Abuse of Process/ Improper Purpose

The DPC originally pleaded that the proceedings were an abuse of process, claiming that the applicant had brought the proceedings “for the purpose of preventing any decision being taken regarding its EU-US data transfers until such time as the European Commission and the US” had negotiated a replacement for the EU-US Privacy Shield.

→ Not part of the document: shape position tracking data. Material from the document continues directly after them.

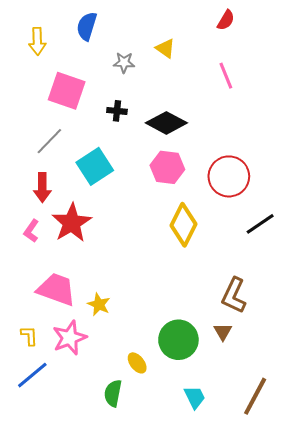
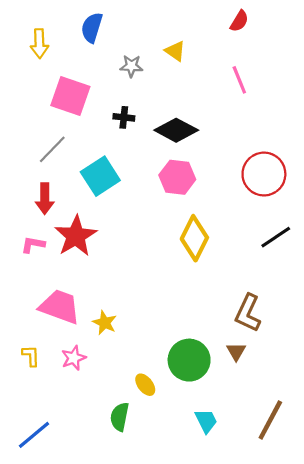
red circle: (229, 176) -> (264, 174), moved
pink L-shape: (31, 231) -> (33, 245), turned 65
pink star: (70, 338) -> (74, 358), size x0.7
blue line: (32, 375) -> (34, 435), moved

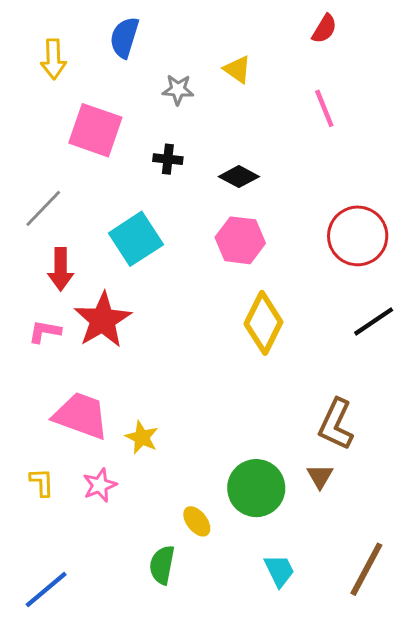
black diamond: (176, 130) -> (239, 177), size x0.7
gray line: (52, 149) -> (43, 208), moved

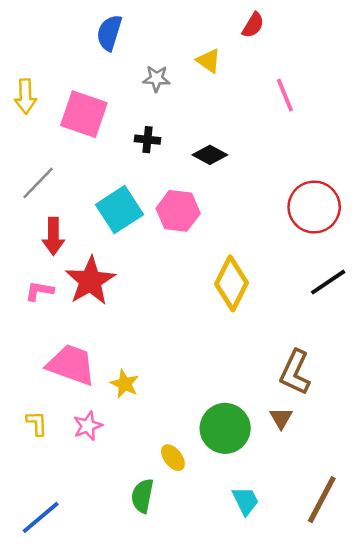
red semicircle: (324, 29) -> (253, 25), moved
yellow arrow: (53, 59) -> (25, 96), moved
pink hexagon: (240, 240) -> (178, 211), moved

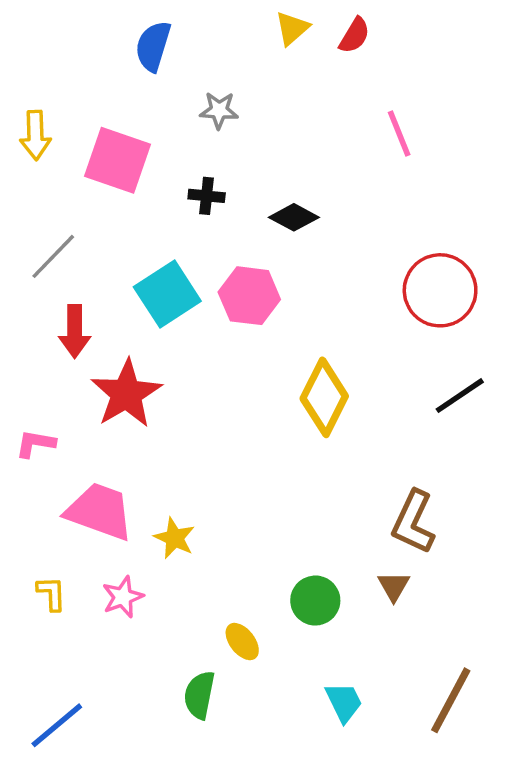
yellow triangle: (209, 61) -> (292, 28), moved, turned 44
pink L-shape: (39, 291) -> (35, 444), moved
green circle: (225, 428) -> (315, 601), size x0.7

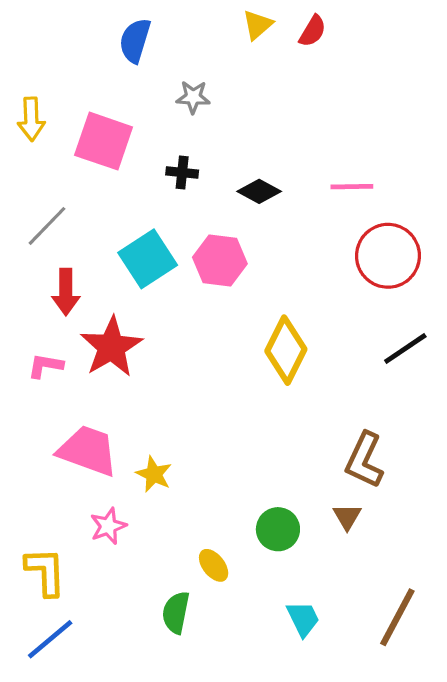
pink line: (399, 133) -> (352, 187), moved, turned -69
pink L-shape: (35, 444) -> (45, 366), moved
yellow L-shape: (51, 593) -> (45, 572), moved, size x1.6

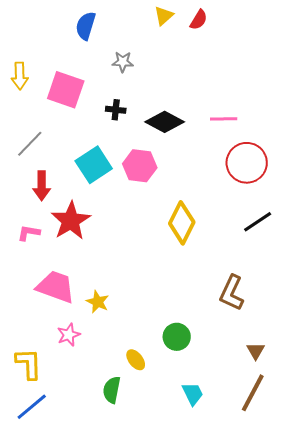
black diamond: (259, 191) -> (165, 122), size x1.4
brown triangle: (347, 517) -> (256, 351), moved

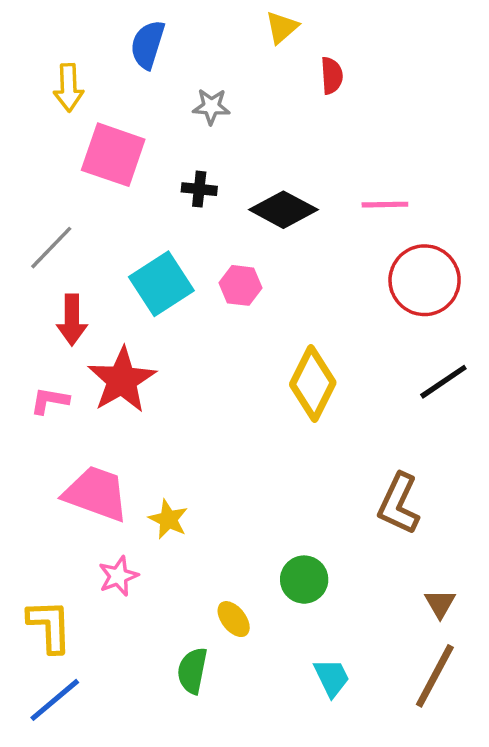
red semicircle: (199, 20) -> (332, 76), moved, turned -35
yellow arrow: (20, 76) -> (68, 88), moved
pink hexagon: (140, 166) -> (240, 285), size x0.7

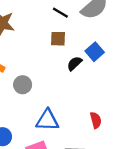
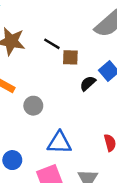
black line: (60, 13) -> (52, 44), moved

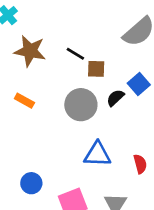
gray circle: (33, 106) -> (81, 105), moved, size x1.5
blue triangle: (59, 143) -> (97, 154), moved

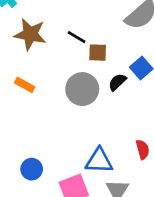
blue triangle: (97, 154) -> (99, 161), moved

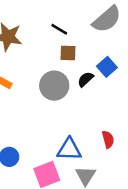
black line: (77, 37) -> (59, 29), moved

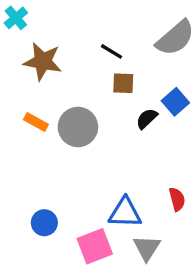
gray circle: (54, 86) -> (78, 127), moved

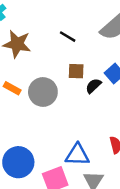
brown square: (123, 83) -> (76, 71), moved
blue circle: (44, 223) -> (18, 162), size x1.6

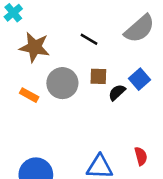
gray circle: (43, 92) -> (62, 83), moved

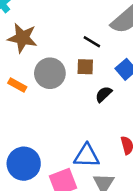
black line: (89, 39) -> (92, 42), moved
black semicircle: (117, 92) -> (104, 94), moved

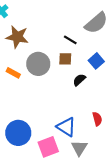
blue triangle: (87, 156) -> (66, 127), turned 30

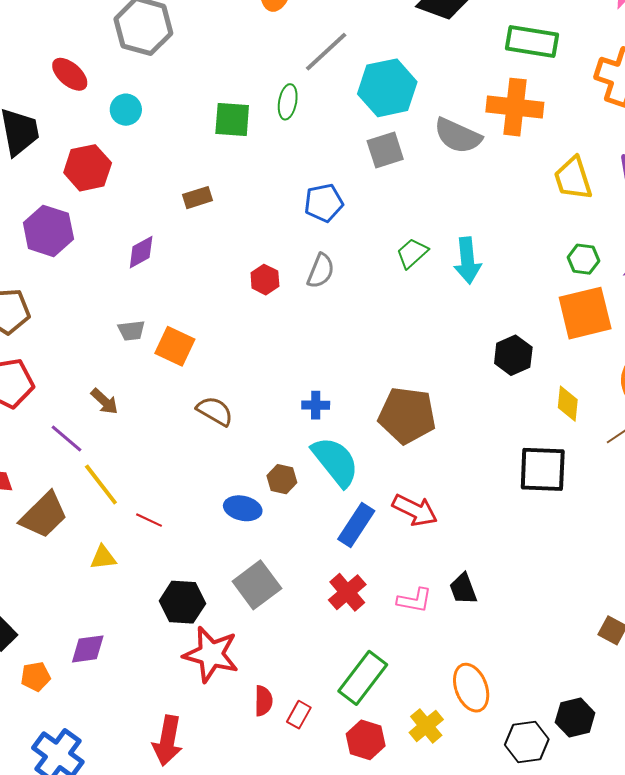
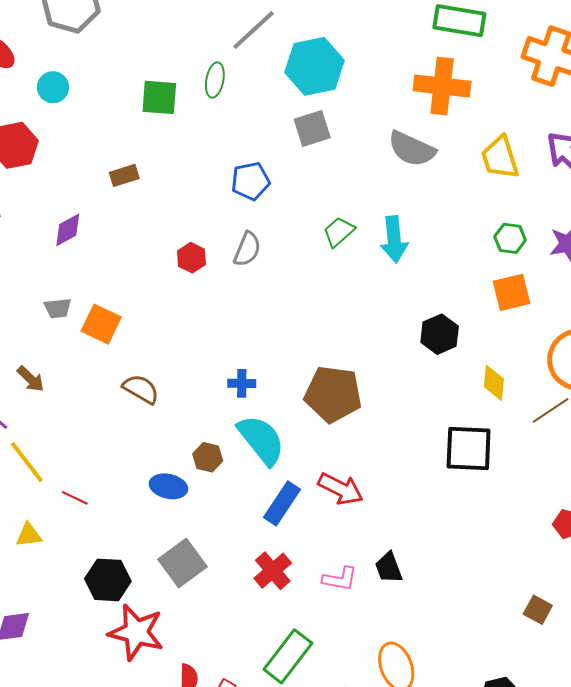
gray semicircle: (458, 136) -> (412, 149), moved
orange square: (585, 313) -> (511, 292), size x0.7

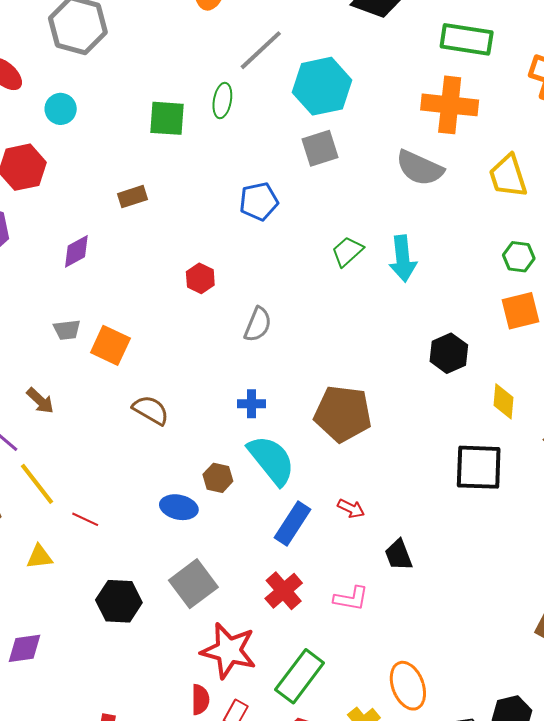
gray semicircle: (247, 249) -> (258, 324), moved
red arrow: (341, 489) -> (351, 508), size x0.6
black trapezoid: (389, 568) -> (399, 555), moved
red star: (136, 632) -> (229, 651), moved

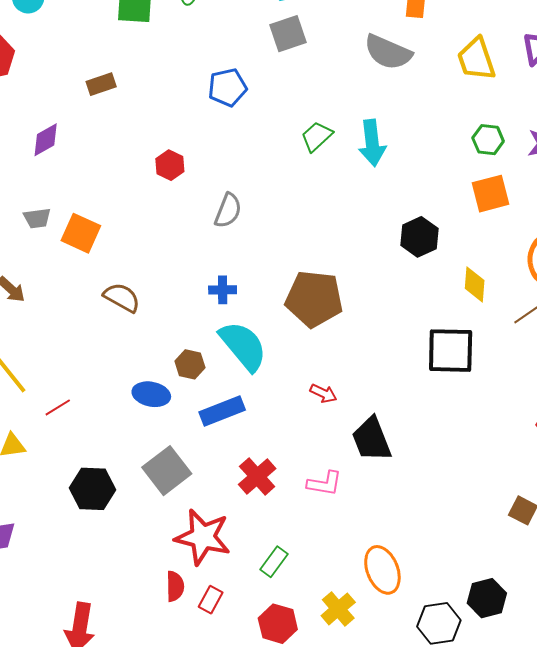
red line: (85, 519) -> (58, 407), turned -56
blue rectangle: (292, 523) -> (222, 411), moved, turned 36
black trapezoid: (399, 555) -> (372, 439), size x1.4
green rectangle: (300, 676) -> (274, 562), size x0.6

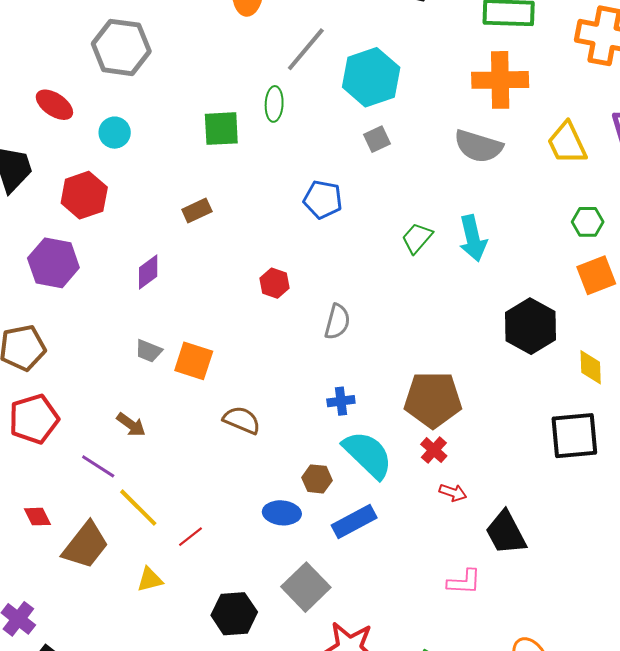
gray square: (288, 34) -> (377, 139), size x0.7
blue pentagon: (227, 87) -> (323, 199), turned 30
gray trapezoid: (37, 218) -> (149, 351), turned 36
black hexagon: (419, 237) -> (530, 326), size x1.4
red cross: (257, 476) -> (434, 450), moved, size x0.7

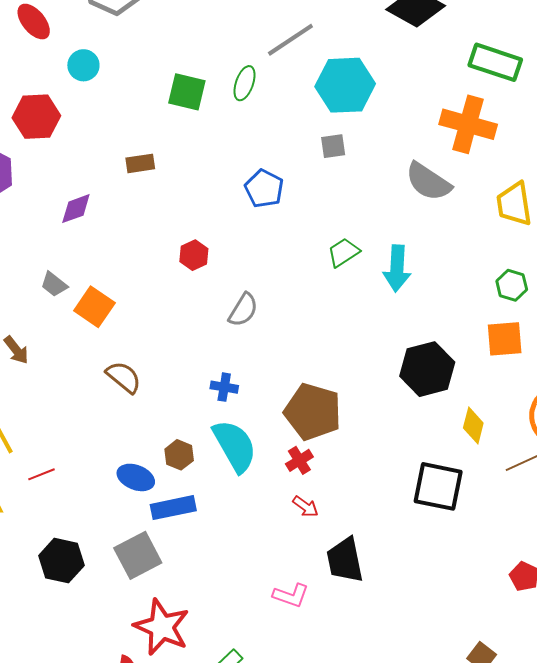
blue rectangle: (354, 522) -> (173, 508), moved

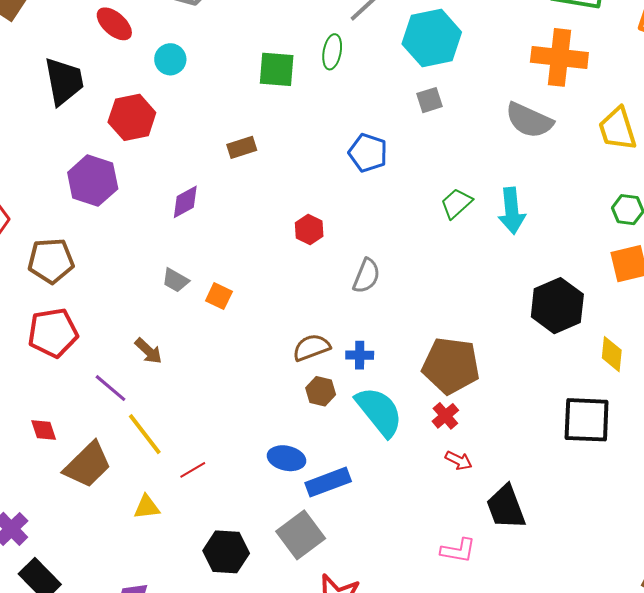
orange square: (94, 307) -> (219, 296), size x0.7
brown semicircle: (124, 377) -> (311, 347), moved, turned -51
brown hexagon: (179, 455) -> (321, 391), moved

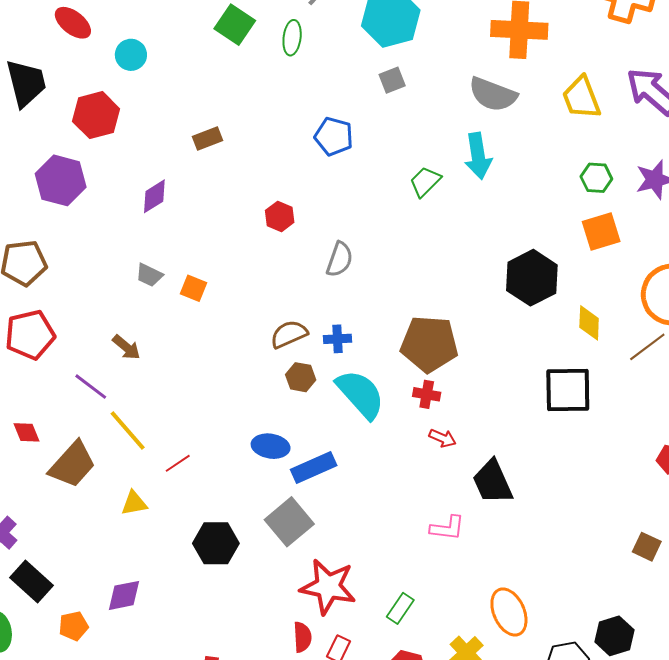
green square: (277, 69) -> (235, 25), moved, turned 33
cyan arrow: (512, 211) -> (478, 156), moved
red cross: (445, 416) -> (427, 394), turned -36

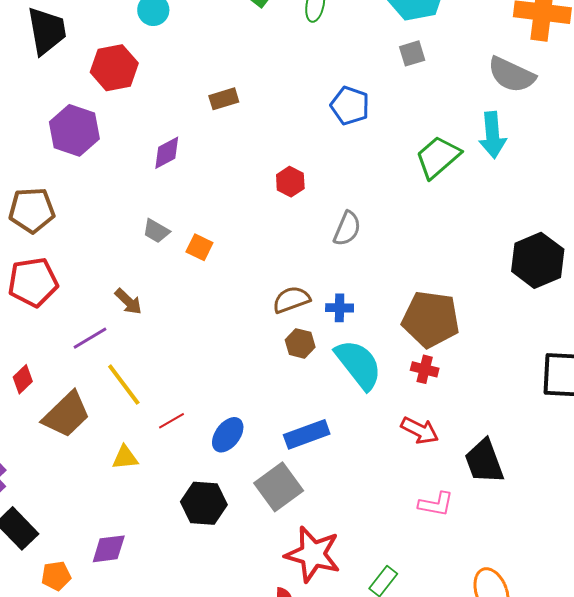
green trapezoid: (425, 182) -> (438, 157), size x1.4
purple line: (91, 387) -> (90, 338), turned -72
red diamond: (26, 432) -> (23, 379), turned 64
red arrow: (443, 438) -> (420, 430), moved, size x1.4
blue ellipse: (271, 446) -> (228, 435), moved, turned -66

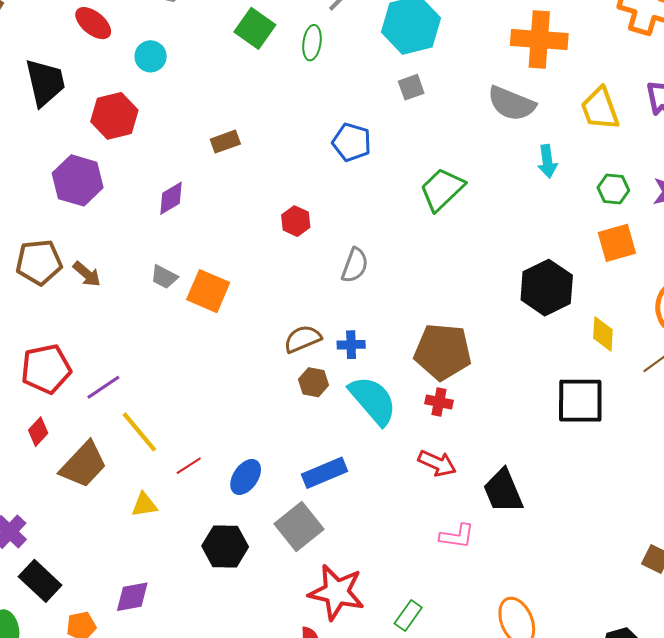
cyan arrow: (493, 135) -> (547, 161), moved, size x0.7
orange square: (199, 247) -> (208, 291), size x1.6
red pentagon: (33, 282) -> (46, 369), moved
brown arrow: (128, 301) -> (87, 274), moved

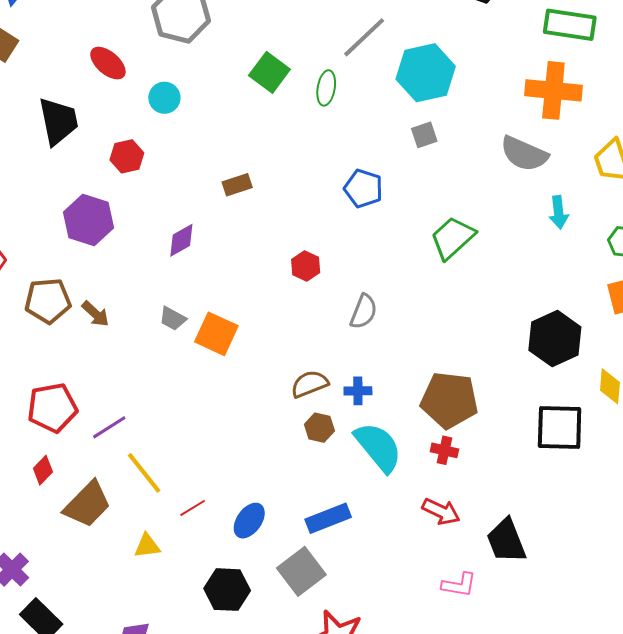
red hexagon: (114, 116) -> (127, 156), size x0.7
black square: (580, 401) -> (560, 427), moved

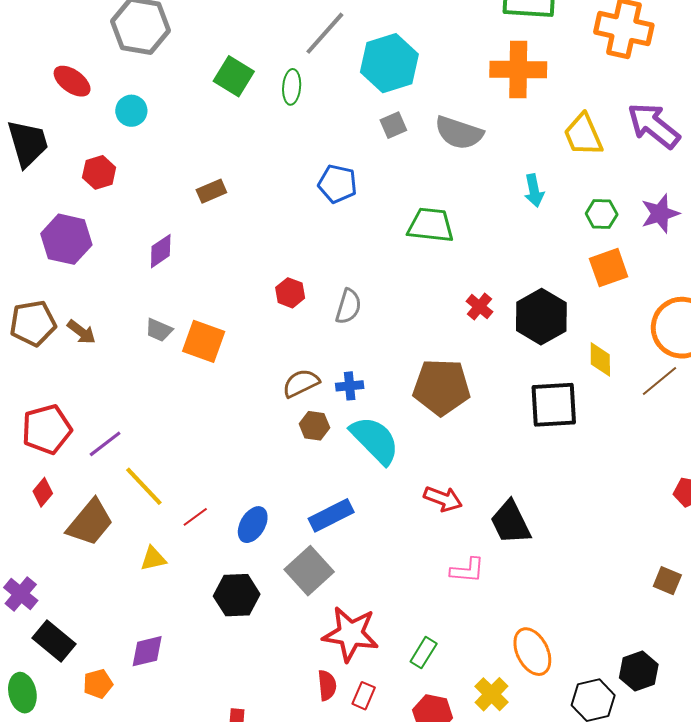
gray semicircle: (524, 154) -> (459, 133), moved
green trapezoid: (453, 238) -> (431, 225), turned 54
red hexagon: (306, 266) -> (290, 293), moved
red cross: (444, 450) -> (479, 307), moved, turned 32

The applicant disputed this allegation, asserting that it brought the proceedings to secure “the vindication of its rights to fair and proper procedures and ensuring that it is not subjected to an unlawful inquiry”.  The court was not obliged to deal with this allegation, as it was withdrawn by the DPC at the hearing. However, the court noted that there was no basis for this allegation, that it was a serious allegation, and that the DPC should not have made it.

Next Steps

The DPC will now resume its inquiry into the applicant’s data transfers to the US. The DPC has given the applicant six weeks to make submissions in response to the PDD. The DPC will then finalise and circulate its draft decision to the other Concerned Supervisory Authorities (CSAs) under the Article 60 GDPR procedure (i.e. the-one-stop-shop mechanism) for their opinion. If the CSAs agree with the DPC’s draft decision, the applicant could be forced to suspend its data transfers about EU/EEA users to its parent company in the US.  In parallel with its statutory inquiry, the DPC will advance its handling of Mr Schrems’ original complaint under sections 109 and 113 of the DPA 2018.